According to one of the participants at the event, a local pastor, this was the first time, to his knowledge, when the local authorities involved religious leaders in the celebrations of the Qingming Festival. Since the holiday is non-Christian and certain practices during it are contrary to their beliefs, many from his church were unwilling to participate but were pressured by the Bureau of Ethnic and Religious Affairs.

A preacher added: “I’m not against commemorating the dead. But based on my understanding, I am not willing to celebrate the Tomb Sweeping Day, and most of our co-workers aren’t either. There are various indicators that the CCP is controlling religion in all aspects; they are testing the limits of people’s religious beliefs, turning them ‘red,’ time and time again. The so-called ‘patriotism’ and ‘traditional culture,’ frankly, are just about making people loyal to the Party.”

Bowing to the revolutionary martyrs, as part of the Tomb Sweeping Day celebrations.(Online image)

A clergy member from Luoyang’s Jianxi district revealed that before the Tomb Sweeping Day, the head of the local Two Chinese Christian Councils convened multiple times the district’s church leaders and deacons, making sure that they will to take part in the event. The official was stressing the importance to promote the traditional Chinese culture and break away from religious customs.
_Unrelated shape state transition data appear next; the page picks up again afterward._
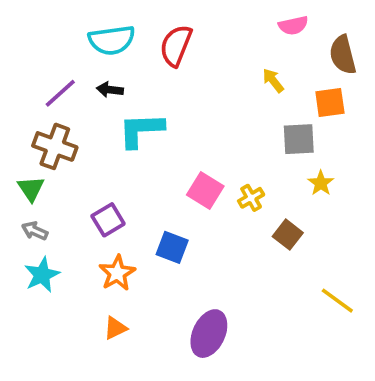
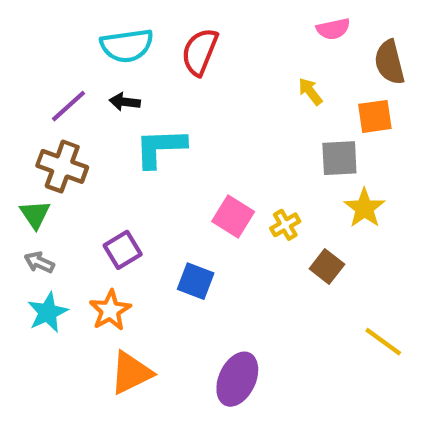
yellow star: (321, 183) -> (364, 208), size x1.4
orange star: (117, 273) -> (110, 310), moved
orange triangle: (115, 328) -> (131, 373), size x1.6

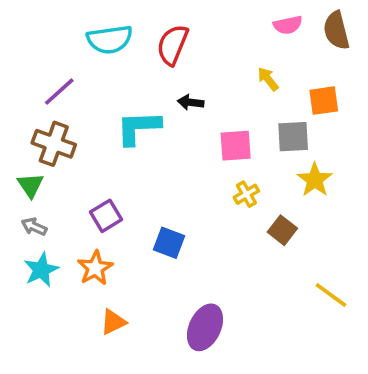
brown semicircle: (389, 62) -> (336, 30), moved
black arrow: (125, 102) -> (191, 102), moved
pink square: (233, 216) -> (236, 146), moved, turned -36
orange triangle: (131, 373) -> (113, 322), size x0.7

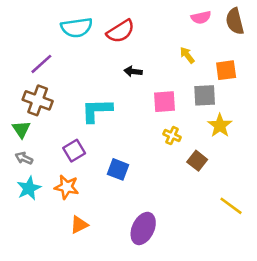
red semicircle: (173, 45) -> (121, 31), turned -144
cyan L-shape: (138, 128) -> (97, 110), moved
yellow cross: (246, 194) -> (172, 136), turned -36
orange star: (95, 268) -> (67, 187), turned -30

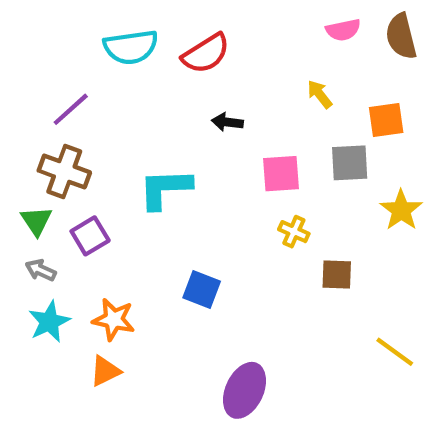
yellow star: (220, 125) -> (401, 210), moved
purple square: (74, 151) -> (90, 236), moved
brown square: (197, 161) -> (337, 274), turned -36
orange triangle: (79, 225) -> (105, 371), moved

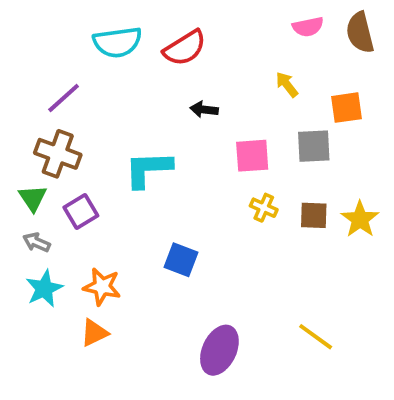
yellow star: (401, 210) -> (360, 219), moved
brown square: (337, 274) -> (314, 215), moved
yellow line: (395, 352) -> (316, 337), moved

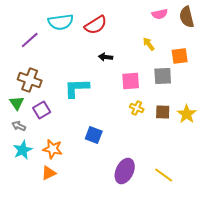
purple line: (64, 98) -> (30, 40), moved
purple ellipse: (219, 350) -> (125, 171), moved

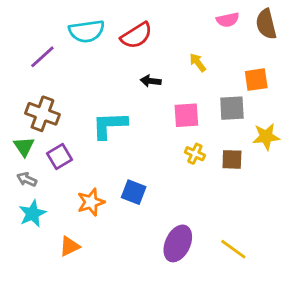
yellow arrow: (149, 44) -> (198, 63), moved
yellow star: (187, 114) -> (266, 137), moved, turned 30
orange star: (53, 149) -> (91, 202), moved, turned -30

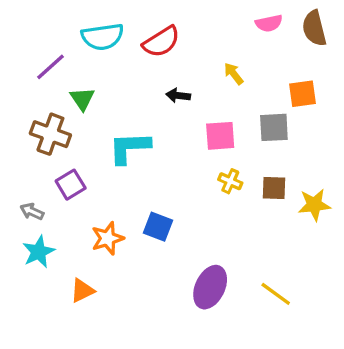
yellow star: (266, 137) -> (314, 205), moved
green triangle: (24, 147) -> (82, 99), moved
In 2018, the authorities’ efforts to make the religious to disaffiliate were especially harsh. To prevent the spread of “Western values,” Christians all over China were banned from observing Christmas traditions and were forced to celebrate Mao Zedong’s birthday instead, while loyal officials were handing out holiday gifts in the form of Party propaganda or destroyed churches. To fight terrorism, Muslims in Xinjiang were forced to eat pork and drink alcohol; and during the holy month of Ramadan, were prevented from praying and fasting. Instead, they were indoctrinated by uninvited Party cadres, sent to live in their homes to make sure that only the CCP-approved traditions are observed.